Taking it Personally

by | Jul 25, 2024

It’s always a fine line.

When we’re talking about difficult conversations, how to work through them, how to navigate them. Workshop participants share their stories, open up, get real about what’s getting them going.

The fine line starts to get sketched out. I get a little flutter in my gut. I wonder if it’s the right time, if we’ve built enough trust, if they can tell my intention is genuine and comes from a place of making them stronger communicators.

The line to cross over? Deciding to mention they might be taking things personally.

There’s a tendency for all of us to do it. Take things personally.

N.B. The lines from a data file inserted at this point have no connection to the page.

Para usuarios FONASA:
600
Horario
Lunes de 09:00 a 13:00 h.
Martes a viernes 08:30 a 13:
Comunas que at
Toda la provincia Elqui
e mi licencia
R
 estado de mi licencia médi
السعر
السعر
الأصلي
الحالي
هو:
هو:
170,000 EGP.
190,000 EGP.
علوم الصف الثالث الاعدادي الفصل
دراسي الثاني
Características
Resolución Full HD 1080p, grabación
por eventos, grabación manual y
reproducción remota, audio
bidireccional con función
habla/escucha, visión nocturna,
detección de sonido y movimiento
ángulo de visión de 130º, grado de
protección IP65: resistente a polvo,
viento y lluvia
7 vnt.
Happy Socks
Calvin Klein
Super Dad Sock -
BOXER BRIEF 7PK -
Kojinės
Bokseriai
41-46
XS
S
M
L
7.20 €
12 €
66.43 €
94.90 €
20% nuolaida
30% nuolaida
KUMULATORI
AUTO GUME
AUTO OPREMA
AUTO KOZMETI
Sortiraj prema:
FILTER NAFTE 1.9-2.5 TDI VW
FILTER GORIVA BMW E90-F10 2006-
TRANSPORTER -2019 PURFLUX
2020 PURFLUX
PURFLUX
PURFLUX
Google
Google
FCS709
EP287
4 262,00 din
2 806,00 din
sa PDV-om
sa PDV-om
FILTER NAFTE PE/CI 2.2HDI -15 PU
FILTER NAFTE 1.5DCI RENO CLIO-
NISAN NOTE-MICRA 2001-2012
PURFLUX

There’s a tendency within me that when someone mentions I took something personally to stick my tongue out at them and say NOT TRUE, but then I might not be doing a good job of not taking what they said personally.

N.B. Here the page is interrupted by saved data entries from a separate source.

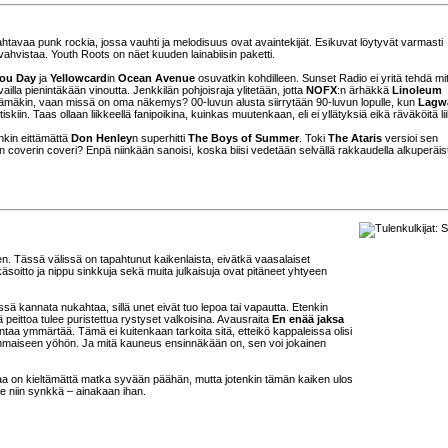
htavaa punk rockia, jossa vauhti ja melodisuus ovat avaintekijät. Esikuvat löytyvät varmasti
hvistaa. Youth Roots on näet kuuden lainabiisin paketti.
You Day
ja
Yellowcard
in
Ocean Avenue
osuvatkin kohdilleen. Sunset Radio ei yritä tehdä mi
 vailla pienintäkään vinoutta. Jenkkilän pohjoisraja ylitetään, jotta
NOFX
:n ärhäkkä
Linoleum
ämäkin, vaan missä on oma näkemys? 00-luvun alusta siirrytään 90-luvun lopulle, kun
Lagw
iskiin. Taas ollaan liikkeellä fanipoikina, kuinkas muutenkaan, eli ei yllätyksiä eikä räväköitä lii
kin eittämättä
Don Henley
n superhitti
The Boys of Summer
. Toki
The Ataris
versioi sen
 coverin coveri? Enpä niinkään sanoisi, koska biisi vedetään selvällä rakkaudella alkuperäis
tten. Tässä välissä on tapahtunut kaikenlaista, eivätkä vaasalaiset
käsoitto ja nippu sinkkuja sekä muita julkaisuja ovat pitäneet yhtyeen
ä kannata nukahtaa, sillä unet eivät tuo lepoa tai vapautta. Etenkin
 peittoa tulee puristettua rystyset valkoisina. Avausraita
En enää jaksa
o antaa ymmärtää. Tämä ei kuitenkaan tarkoita sitä, etteikö kappaleissa olisi
nchmaiseen yöhön. Ja mitä kauneus ensinnäkään on, sen voi jokainen
vaa on kieltämättä matka syvään päähän, mutta jotenkin tämän kaiken ulos
ole niin synkkä – ainakaan ihan.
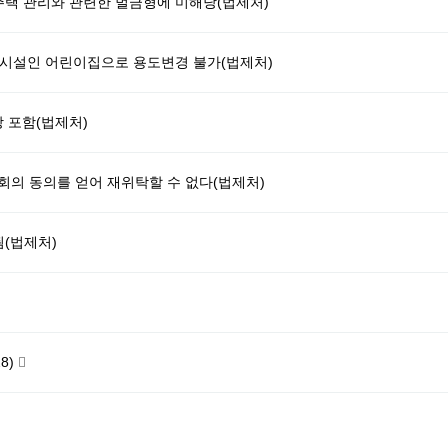
주택 관리와 관련한 벌금형에 미해당(법제처)
리시설인 어린이집으로 용도변경 불가(법제처)
 포함(법제처)
의 동의를 얻어 재위탁할 수 없다(법제처)
(법제처)
8)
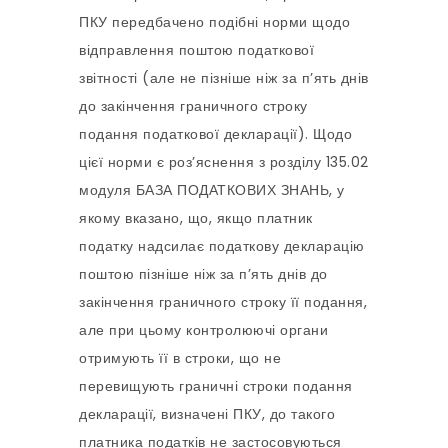
ПКУ передбачено подібні норми щодо
відправлення поштою податкової
звітності (але не пізніше ніж за п’ять днів
до закінчення граничного строку
подання податкової декларації). Щодо
цієї норми є роз’яснення з розділу 135.02
модуля БАЗА ПОДАТКОВИХ ЗНАНЬ, у
якому вказано, що, якщо платник
податку надсилає податкову декларацію
поштою пізніше ніж за п’ять днів до
закінчення граничного строку її подання,
але при цьому контролюючі органи
отримують її в строки, що не
перевищують граничні строки подання
декларації, визначені ПКУ, до такого
платника податків не застосовуються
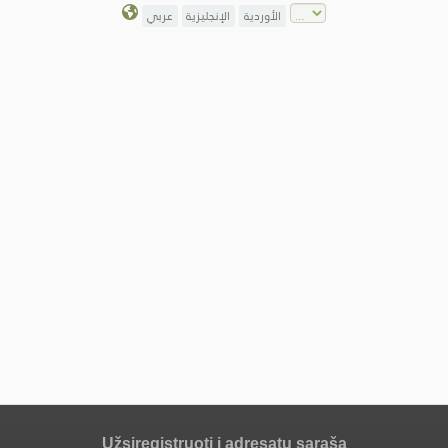
الأوردية
الإنجليزية
عربي
Užsiregistruoti į adresatų sąrašą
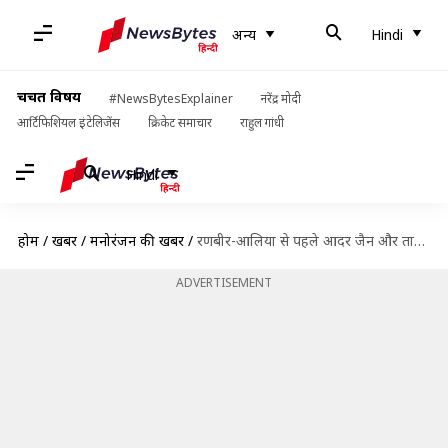
अन्य
Hindi
चर्चित विषय
#NewsBytesExplainer
नरेंद्र मोदी
आर्टिफिशियल इंटेलिजेंस
क्रिकेट समाचार
राहुल गांधी
Hindi
होम
/
खबरें
/
मनोरंजन की खबरें
/
रणबीर-आलिया से पहले आदर जैन और तारा सुतारिया कर सकते हैं शादी
ADVERTISEMENT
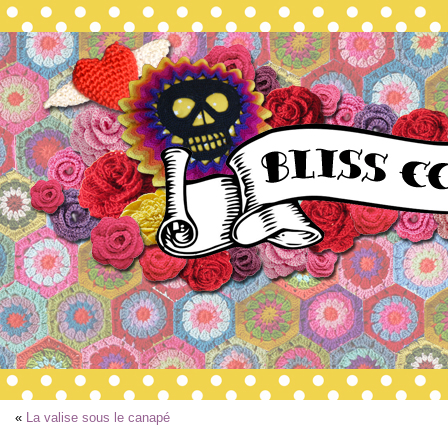
«
La valise sous le canapé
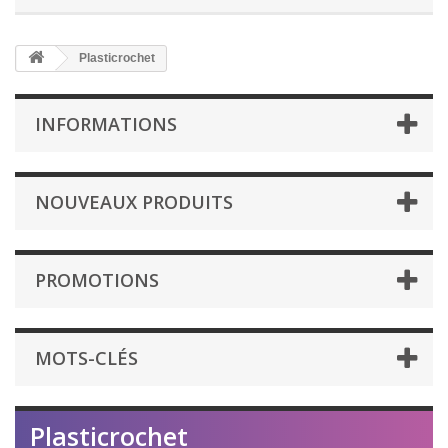
Plasticrochet
INFORMATIONS
NOUVEAUX PRODUITS
PROMOTIONS
MOTS-CLÉS
Plasticrochet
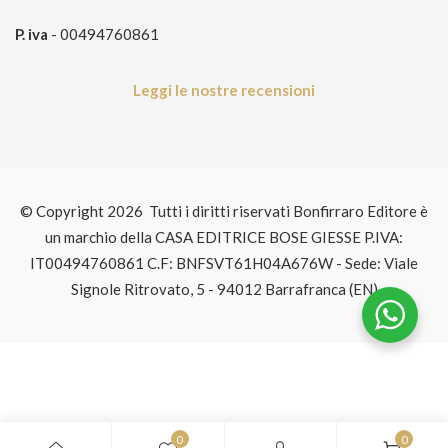
P. iva
- 00494760861
Leggi le nostre recensioni
© Copyright 2026 Tutti i diritti riservati Bonfirraro Editore è
un marchio della CASA EDITRICE BOSE GIESSE P.IVA:
IT00494760861 C.F: BNFSVT61H04A676W - Sede: Viale
Signole Ritrovato, 5 - 94012 Barrafranca (EN)
0
0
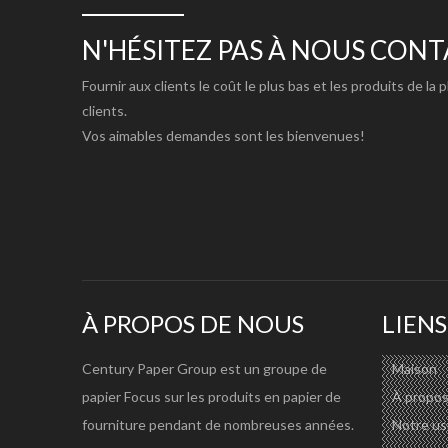
Fil:
200X300D/300X300D/500X300D
Densité
18X12 12X18 9X9 16X16 18X18 
N'HÉSITEZ PAS À NOUS CON
Longueur:
30m, 50m, 70m, 100m
Fournir aux clients le coût le plus bas et les produits de la 
Couleur:
Blanc;Blanc noir;Blanc gris
clients.
Finir:
Brillant/semi-brillant/mat
Vos aimables demandes sont les bienvenues!
Style:
Laminé à froid/laminé à chaud/enduit
Points forts:
Surface lisse/résistance aux intempé
Encre imprimable :
Solvant/Eco-solvant/UV/Sérigraphi
Application:
Panneau d'affichage extérieur/affich
Forfait:
Papier kraft étanche à l'eau/tube dur
Port de livraison:
Canton/Ningbo/Shanghai/Qingdao
À PROPOS DE NOUS
LIENS
Spécification plus détaillée, veuillez vérifier:
https://w
Century Paper Group est un groupe de
Maison
CARACTÉRISTIQUES DU PRODUIT:
papier Focus sur les produits en papier de
À propos
1) Tissu de base très solide.Surface lisse.
fourniture pendant de nombreuses années.
Notre us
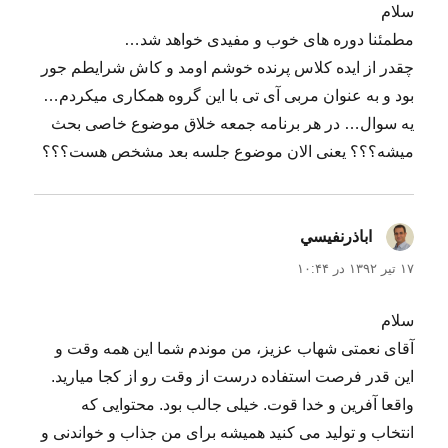
سلام
مطمئنا دوره های خوب و مفیدی خواهد شد…
چقدر از ایده کلاس پرنده خوشم اومد و کاش شرایطم جور
بود و به عنوان مربی آی تی با این گروه همکاری میکردم…
یه سوال… در هر برنامه جمعه خلاق موضوع خاصی بحث
میشه؟؟؟ یعنی الان موضوع جلسه بعد مشخص هست؟؟؟
اباذرنفيسي
گفت:
۱۷ تیر ۱۳۹۲ در ۱۰:۴۴
سلام
آقای نعمتی شهاب عزیز، من موندم شما این همه وقت و
این قدر فرصت استفاده درست از وقت رو از کجا میارید.
واقعا آفرین و خدا قوت. خیلی جالب بود. محتوایی که
انتخاب و تولید می کنید همیشه برای من جذاب و خواندنی و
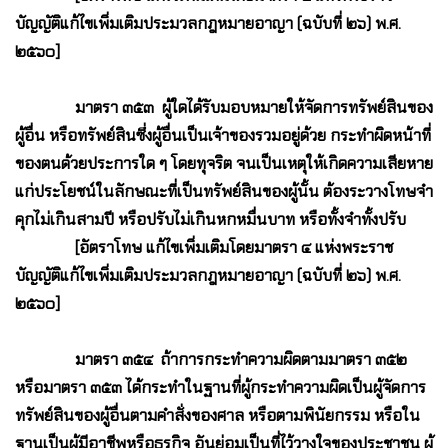
บัญญัติแก้ไขเพิ่มเติมประมวลกฎหมายอาญา (ฉบับที่ ๒๖) พ.ศ.
๒๕๖๐]
มาตรา ๓๕๓ ผู้ใดได้รับมอบหมายให้จัดการทรัพย์สินของ
ผู้อื่น หรือทรัพย์สินซึ่งผู้อื่นเป็นเจ้าของรวมอยู่ด้วย กระทำผิดหน้าที่
ของตนด้วยประการใด ๆ โดยทุจริต จนเป็นเหตุให้เกิดความเสียหาย
แก่ประโยชน์ในลักษณะที่เป็นทรัพย์สินของผู้นั้น ต้องระวางโทษจำ
คุกไม่เกินสามปี หรือปรับไม่เกินหกหมื่นบาท หรือทั้งจำทั้งปรับ
[อัตราโทษ แก้ไขเพิ่มเติมโดยมาตรา ๔ แห่งพระราช
บัญญัติแก้ไขเพิ่มเติมประมวลกฎหมายอาญา (ฉบับที่ ๒๖) พ.ศ.
๒๕๖๐]
มาตรา ๓๕๔ ถ้าการกระทำความผิดตามมาตรา ๓๕๒
หรือมาตรา ๓๕๓ ได้กระทำในฐานที่ผู้กระทำความผิดเป็นผู้จัดการ
ทรัพย์สินของผู้อื่นตามคำสั่งของศาล หรือตามพินัยกรรม หรือใน
ฐานเป็นผู้มีอาชีพหรือธุรกิจ อันย่อมเป็นที่ไว้วางใจของประชาชน ผู้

I was listening to a podcast this week about equanimity aka balance aka Buddhist-like practices because I’m feeling a need for some chill in the universe, if you know what I’m saying.

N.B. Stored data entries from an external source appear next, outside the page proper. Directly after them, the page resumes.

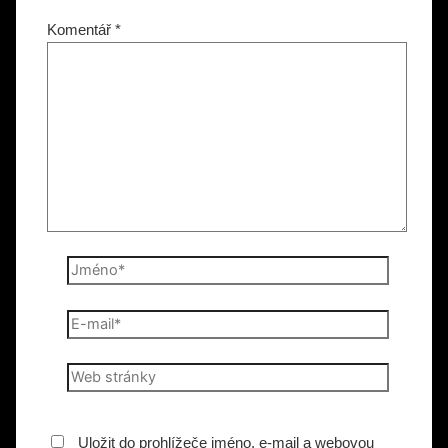
Komentář
*
Jméno*
E-
mail*
Web
stránky
Uložit do prohlížeče jméno, e-mail a webovou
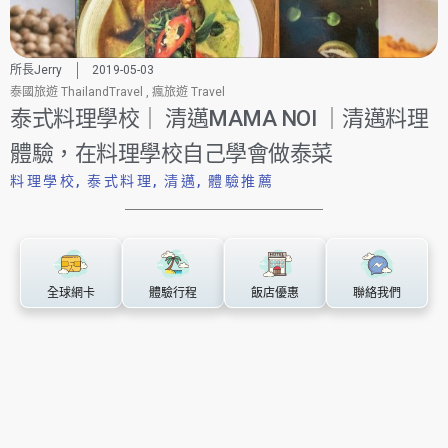
所長Jerry
2019-05-03
泰國旅遊 ThailandTravel
,
瘋旅遊 Travel
泰式料理學校｜ 清邁MAMA NOI ｜清邁料理
體驗，在料理學校自己學會做泰菜
料理學校
,
泰式料理
,
清邁
,
體驗推薦
全球網卡
體驗行程
飯店優惠
聯絡我們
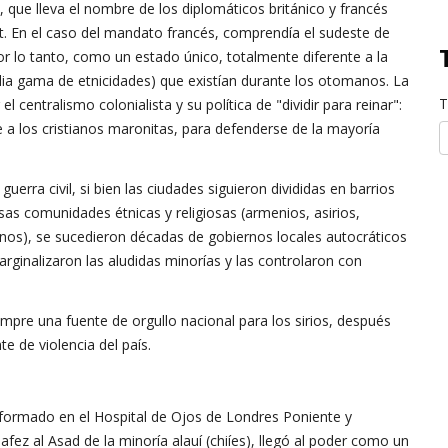
, que lleva el nombre de los diplomáticos británico y francés
t. En el caso del mandato francés, comprendía el sudeste de
 por lo tanto, como un estado único, totalmente diferente a la
ia gama de etnicidades) que existían durante los otomanos. La
T
 centralismo colonialista y su política de "dividir para reinar":
e a los cristianos maronitas, para defenderse de la mayoría
erra civil, si bien las ciudades siguieron divididas en barrios
sas comunidades étnicas y religiosas (armenios, asirios,
tianos), se sucedieron décadas de gobiernos locales autocráticos
arginalizaron las aludidas minorías y las controlaron con
iempre una fuente de orgullo nacional para los sirios, después
te de violencia del país.
o formado en el Hospital de Ojos de Londres Poniente y
afez al Asad de la minoría alauí (chiíes), llegó al poder como un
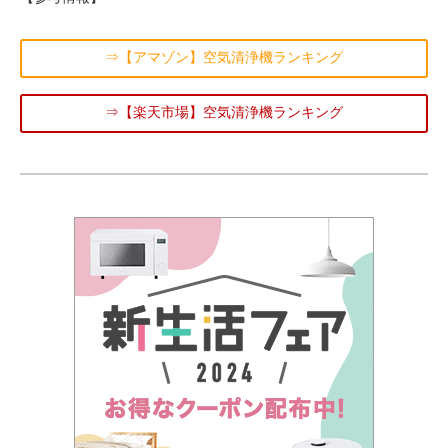
⇒【アマゾン】空気清浄機ランキング
⇒【楽天市場】空気清浄機ランキング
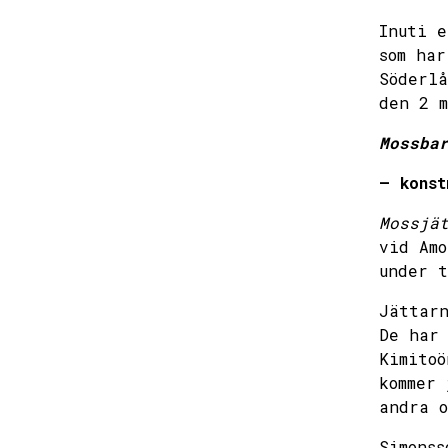
Inuti e
som har
Söderlå
den 2 m
Mossba
– konst
Mossjä
vid Amo
under 
Jättarn
De har 
Kimitoö
kommer 
andra o
Simonss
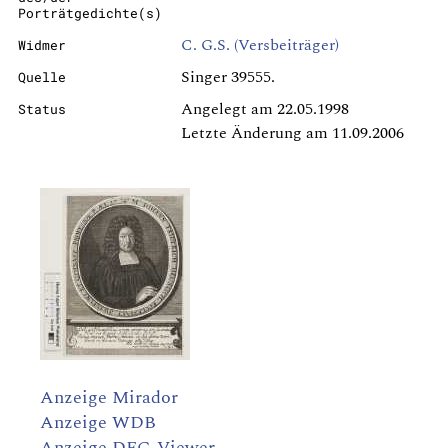
Porträtgedichte(s)
C. G.S. (Versbeiträger)
Widmer
Singer 39555.
Quelle
Angelegt am 22.05.1998
Status
Letzte Änderung am 11.09.2006
Anzeige Mirador
Anzeige WDB
Anzeige DFG-Viewer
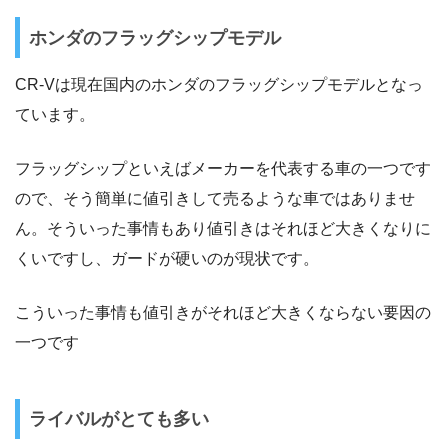
ホンダのフラッグシップモデル
CR-Vは現在国内のホンダのフラッグシップモデルとなっ
ています。
フラッグシップといえばメーカーを代表する車の一つです
ので、そう簡単に値引きして売るような車ではありませ
ん。そういった事情もあり値引きはそれほど大きくなりに
くいですし、ガードが硬いのが現状です。
こういった事情も値引きがそれほど大きくならない要因の
一つです
ライバルがとても多い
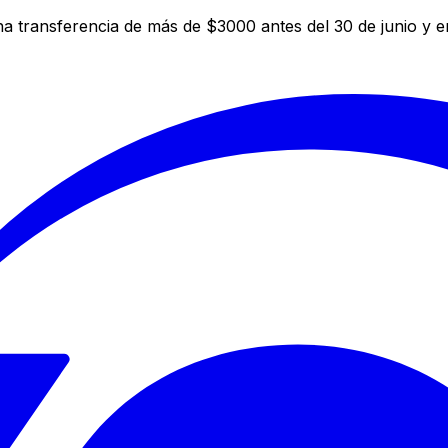
a transferencia de más de $3000 antes del 30 de junio y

The teacher shared a perspective that made me go 😳 then YES, then that is it!

Loosely paraphrasing, she shared how taking it personally means that we are only in our worlds and we’ve lost sight that there is another person living in their world, in their reality, with their experiences, stories, values, and worldview.

Perhaps this was the meaning all along, and I was too busy taking things personally to explore and really grasp the concept besides its surface value.

When we take things personally, it’s not that it’s inherently bad; it’s that it keeps us closed off. It keeps us in our world, in our bubble, in our worldview. When we operate from that perspective, it’s really hard to be open to the experiences of the other person. It’s hard to see from their perspective. It’s hard to imagine anything other than our experience.

When we operate from this space, it’s like we’ve got our fists up, ready to rumble, metaphorically, of course.

When we don’t take things personally, we are putting down our fists. We are opening up our minds. We are getting curious about where that other person is coming from and the lens through which they see things.

We stop taking things personally by realizing there’s another person involved.

It’s not about us. It’s about them.

I don’t know about you, but when I think about the concept that way, I get more calm, open, and curious.

And a whole lot less defensive.

I guess that’s the point.

With that perspective, I’m now much more willing to cross that line in class and bring it up in a way that opens them up instead of shutting them down.

Because it’s with that posture, of not having it be all about us, we can engage in these difficult conversations in hopes of reaching understanding.

Which is also what the universe could use right about now.